(Data extracted from a collection)
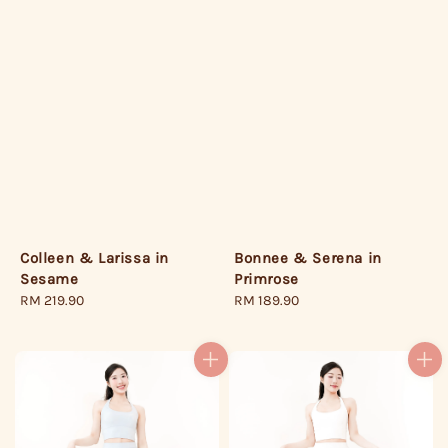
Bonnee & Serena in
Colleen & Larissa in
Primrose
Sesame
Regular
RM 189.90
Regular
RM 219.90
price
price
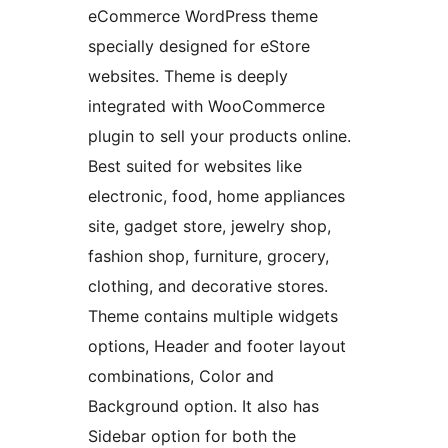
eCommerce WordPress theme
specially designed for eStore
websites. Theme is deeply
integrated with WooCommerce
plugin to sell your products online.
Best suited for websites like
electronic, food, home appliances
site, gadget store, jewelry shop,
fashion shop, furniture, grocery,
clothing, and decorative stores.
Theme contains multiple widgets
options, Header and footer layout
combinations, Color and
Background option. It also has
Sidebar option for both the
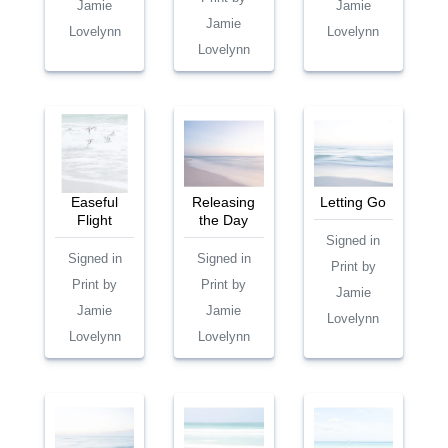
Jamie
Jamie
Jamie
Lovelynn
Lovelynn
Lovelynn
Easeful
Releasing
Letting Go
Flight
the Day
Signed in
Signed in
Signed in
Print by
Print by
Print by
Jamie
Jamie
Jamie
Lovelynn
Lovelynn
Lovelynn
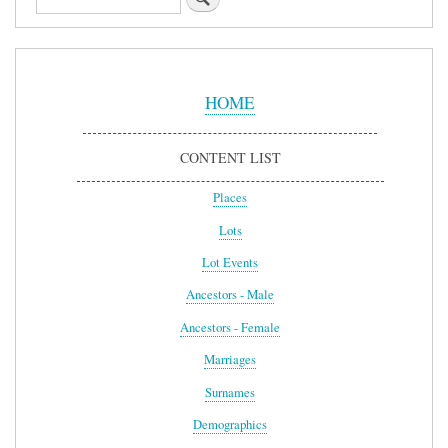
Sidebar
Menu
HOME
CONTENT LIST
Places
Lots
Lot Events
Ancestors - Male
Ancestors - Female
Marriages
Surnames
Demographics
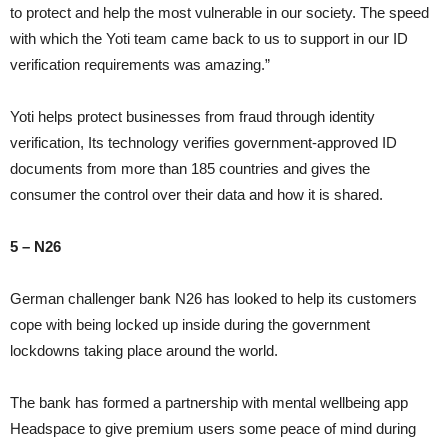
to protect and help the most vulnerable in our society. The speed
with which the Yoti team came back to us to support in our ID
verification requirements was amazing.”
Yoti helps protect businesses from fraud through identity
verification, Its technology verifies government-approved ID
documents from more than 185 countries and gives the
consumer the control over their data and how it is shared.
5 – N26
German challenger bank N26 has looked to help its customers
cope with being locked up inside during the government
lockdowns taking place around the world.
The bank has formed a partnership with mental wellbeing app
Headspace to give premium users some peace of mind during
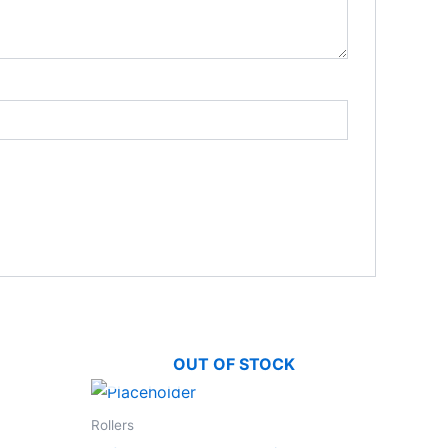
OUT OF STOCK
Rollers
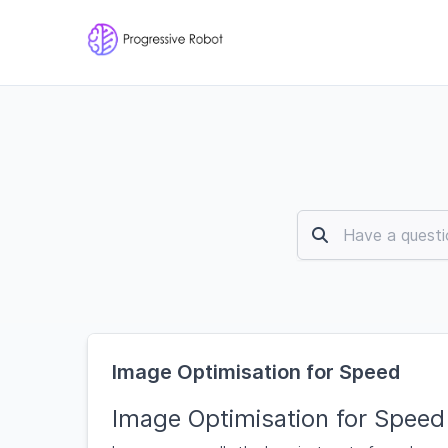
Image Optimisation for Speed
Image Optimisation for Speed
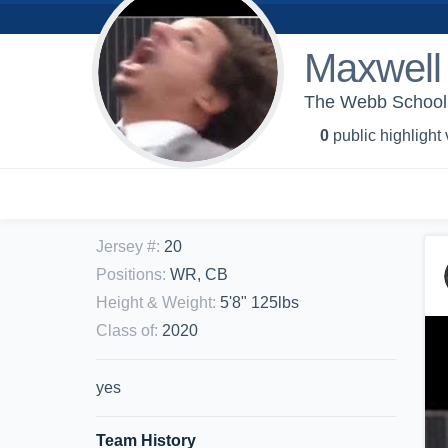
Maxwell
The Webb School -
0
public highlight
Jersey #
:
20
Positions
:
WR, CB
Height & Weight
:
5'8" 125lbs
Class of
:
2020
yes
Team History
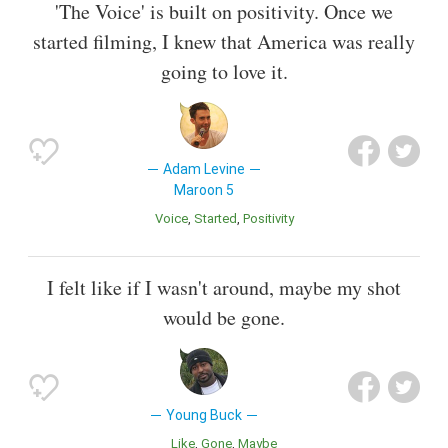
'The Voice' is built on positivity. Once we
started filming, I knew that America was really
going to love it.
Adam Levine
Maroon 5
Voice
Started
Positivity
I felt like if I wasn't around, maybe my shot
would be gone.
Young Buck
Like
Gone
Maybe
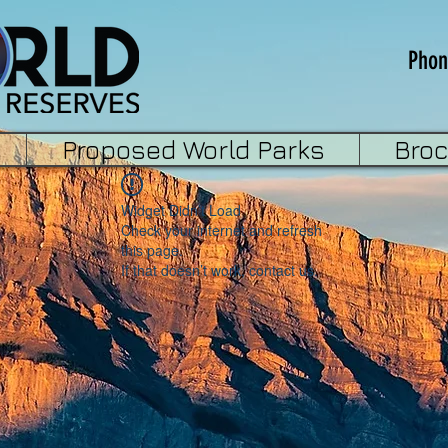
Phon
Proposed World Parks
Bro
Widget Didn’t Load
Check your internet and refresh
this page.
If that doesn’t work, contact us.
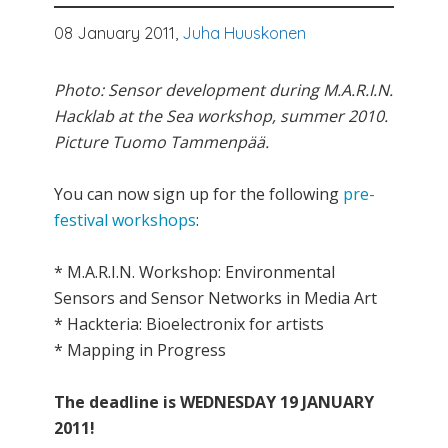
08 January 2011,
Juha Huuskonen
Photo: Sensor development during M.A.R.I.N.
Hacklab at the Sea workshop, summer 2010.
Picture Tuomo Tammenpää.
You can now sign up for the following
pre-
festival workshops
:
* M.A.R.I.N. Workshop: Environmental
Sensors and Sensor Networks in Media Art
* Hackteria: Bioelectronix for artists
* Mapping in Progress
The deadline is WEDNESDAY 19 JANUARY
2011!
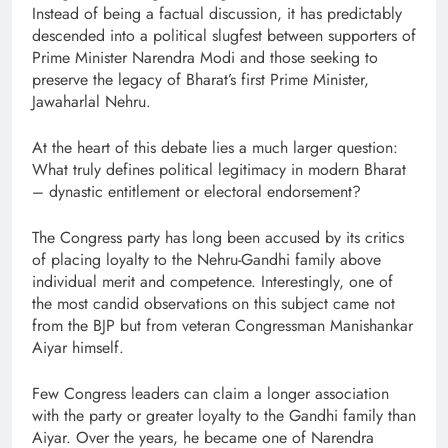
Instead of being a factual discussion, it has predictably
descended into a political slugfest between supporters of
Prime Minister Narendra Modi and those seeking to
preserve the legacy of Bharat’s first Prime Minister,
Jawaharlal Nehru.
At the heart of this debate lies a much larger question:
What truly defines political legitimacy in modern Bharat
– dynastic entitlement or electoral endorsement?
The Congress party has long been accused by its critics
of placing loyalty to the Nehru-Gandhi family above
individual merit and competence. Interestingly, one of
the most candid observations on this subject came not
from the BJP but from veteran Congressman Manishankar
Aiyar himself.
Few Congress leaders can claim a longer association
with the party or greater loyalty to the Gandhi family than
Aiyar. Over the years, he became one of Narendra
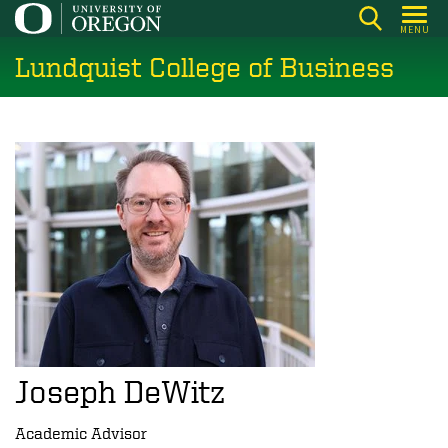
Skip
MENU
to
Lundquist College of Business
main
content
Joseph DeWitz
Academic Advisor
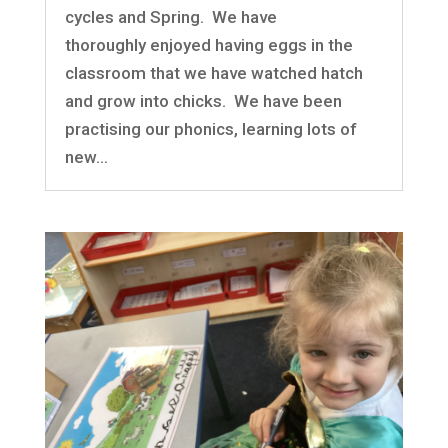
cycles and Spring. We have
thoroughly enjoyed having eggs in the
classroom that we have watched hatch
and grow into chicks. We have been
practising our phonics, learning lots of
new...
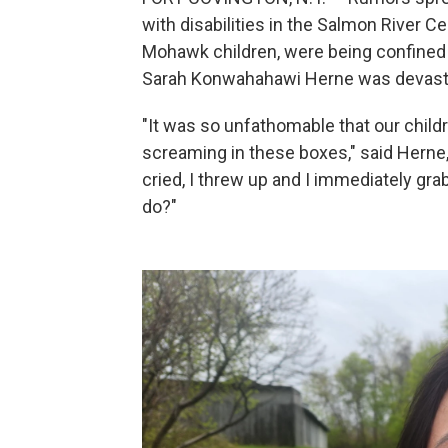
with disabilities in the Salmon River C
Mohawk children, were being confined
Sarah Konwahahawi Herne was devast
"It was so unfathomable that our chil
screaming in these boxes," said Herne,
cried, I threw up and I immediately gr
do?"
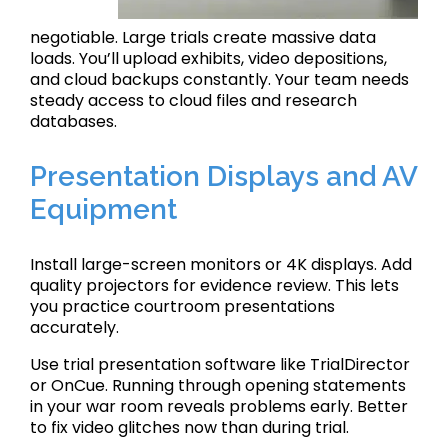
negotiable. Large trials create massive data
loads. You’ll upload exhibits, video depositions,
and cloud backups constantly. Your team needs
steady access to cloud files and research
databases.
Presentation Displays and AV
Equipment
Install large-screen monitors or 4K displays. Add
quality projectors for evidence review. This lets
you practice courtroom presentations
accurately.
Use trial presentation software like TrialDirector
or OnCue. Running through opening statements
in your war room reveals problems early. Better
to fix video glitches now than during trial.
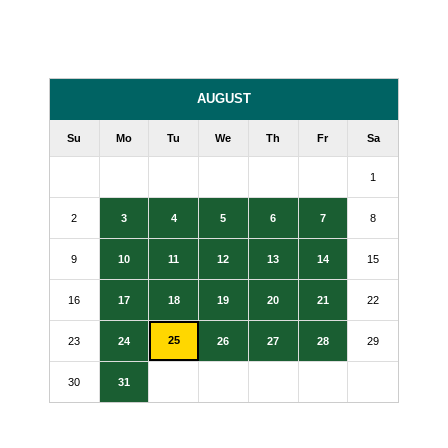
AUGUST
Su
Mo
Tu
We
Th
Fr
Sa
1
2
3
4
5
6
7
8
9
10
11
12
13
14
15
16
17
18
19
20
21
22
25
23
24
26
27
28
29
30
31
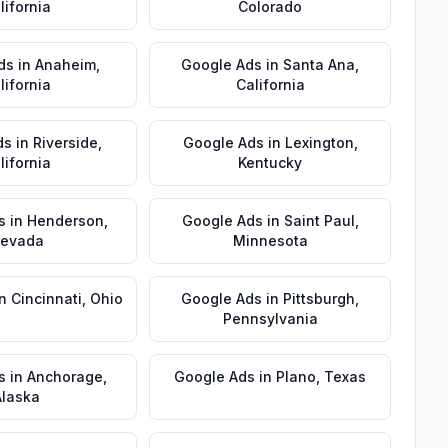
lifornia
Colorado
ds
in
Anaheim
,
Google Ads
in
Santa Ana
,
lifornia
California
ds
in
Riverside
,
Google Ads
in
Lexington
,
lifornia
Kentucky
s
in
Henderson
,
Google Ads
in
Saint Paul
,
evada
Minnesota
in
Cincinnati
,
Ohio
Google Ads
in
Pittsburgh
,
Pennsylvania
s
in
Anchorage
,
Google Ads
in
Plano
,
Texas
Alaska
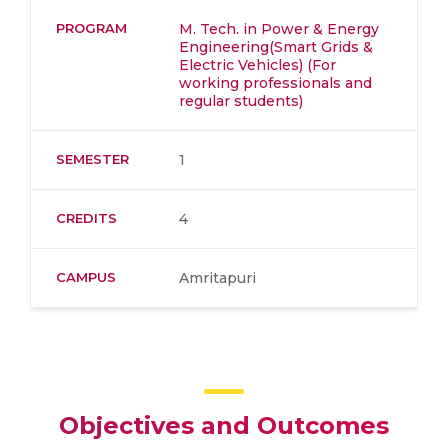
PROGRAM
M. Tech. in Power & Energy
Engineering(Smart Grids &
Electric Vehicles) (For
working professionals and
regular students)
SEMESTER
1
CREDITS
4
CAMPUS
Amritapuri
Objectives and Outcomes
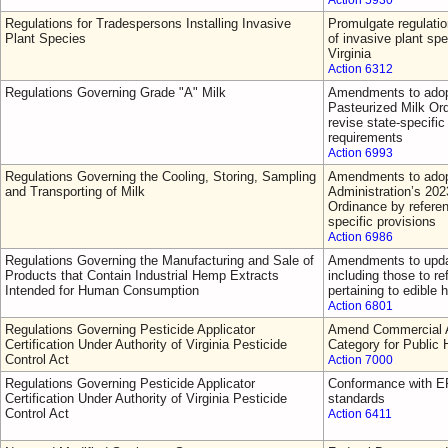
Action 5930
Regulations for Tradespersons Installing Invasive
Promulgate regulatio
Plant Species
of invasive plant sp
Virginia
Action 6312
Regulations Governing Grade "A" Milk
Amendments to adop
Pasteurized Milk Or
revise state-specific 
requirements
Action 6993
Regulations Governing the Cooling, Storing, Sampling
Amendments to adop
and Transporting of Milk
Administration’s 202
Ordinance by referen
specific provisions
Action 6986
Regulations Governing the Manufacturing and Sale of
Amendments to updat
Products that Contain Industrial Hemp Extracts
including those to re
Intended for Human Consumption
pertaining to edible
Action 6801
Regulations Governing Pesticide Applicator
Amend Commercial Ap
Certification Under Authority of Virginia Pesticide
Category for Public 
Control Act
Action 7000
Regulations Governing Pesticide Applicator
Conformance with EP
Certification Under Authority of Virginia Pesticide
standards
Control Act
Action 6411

[ACTIVITY]
Please find every line in the records that contains the word "video", and copy it out.

[TASK OUTPUT]
loads. You’ll upload exhibits, video depositions,
to fix video glitches now than during trial.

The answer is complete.